I checked and have this answer for you:
About five years ago there was a very large increase in our HOA insurance policy premiums. At that time we had a $1,000 deductible.
The cost of adding a $10,000 structural rider to residents personal contents insurance coverage was minimal compared to what each resident’s cost would have been to maintain the lower deductible in the HOA policy.
With the rider the larger HOA deductible is covered by residents contents coverage.
What is the deductible for the othe HOAs?
Joann
The change in the deductible was over 5 years ago. The post was to inform our residents to make sure that they were aware and could check their own insurance so they could be prepared for any possible water problems.
Your question about what other Similar HOA’s might be better discussed in face to face. To that end I encourage you to attend our next board meeting in February. The next meeting is February 8th at 10:00 am at Rec Hall C on Lafayette street.
The $10,000.00 deductible does seem very excessive. The total coverage on my policy is also very lopsided. Why am I paying for a $3,000,000.00 policy on a piece of property only worth $500,000.00? If I subtract the value of the lot the condo is not worth more than $400,000.00. $3,000.000.00 coverage for a $400,000.00 condo. This is crazy.

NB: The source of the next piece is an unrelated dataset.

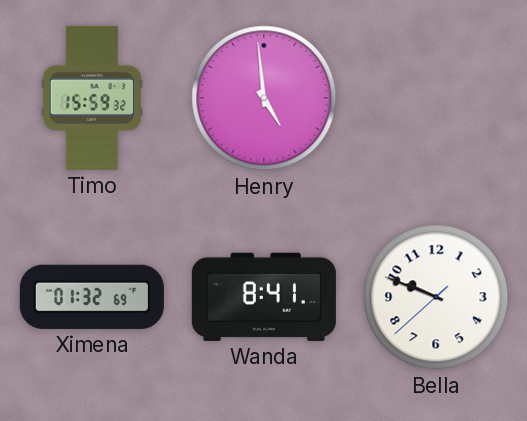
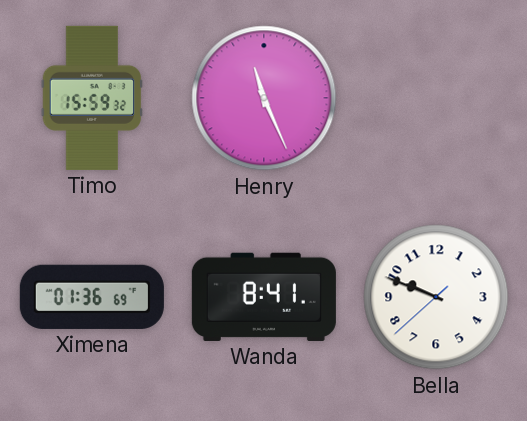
Henry: 4:59 -> 11:26
Ximena: 01:32 -> 01:36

Lastly, if we are to cover the $10,000.00 deductible with a rider from another insurance company, why would that be any less expensive than having a rider for the deductible from State Farm or having a smaller deductible in the first place?
Bill
The change in the deductible was over 5 years ago. The post was to inform our residents to make sure that they were aware and could check their own insurance so they could be prepared for any possible water problems.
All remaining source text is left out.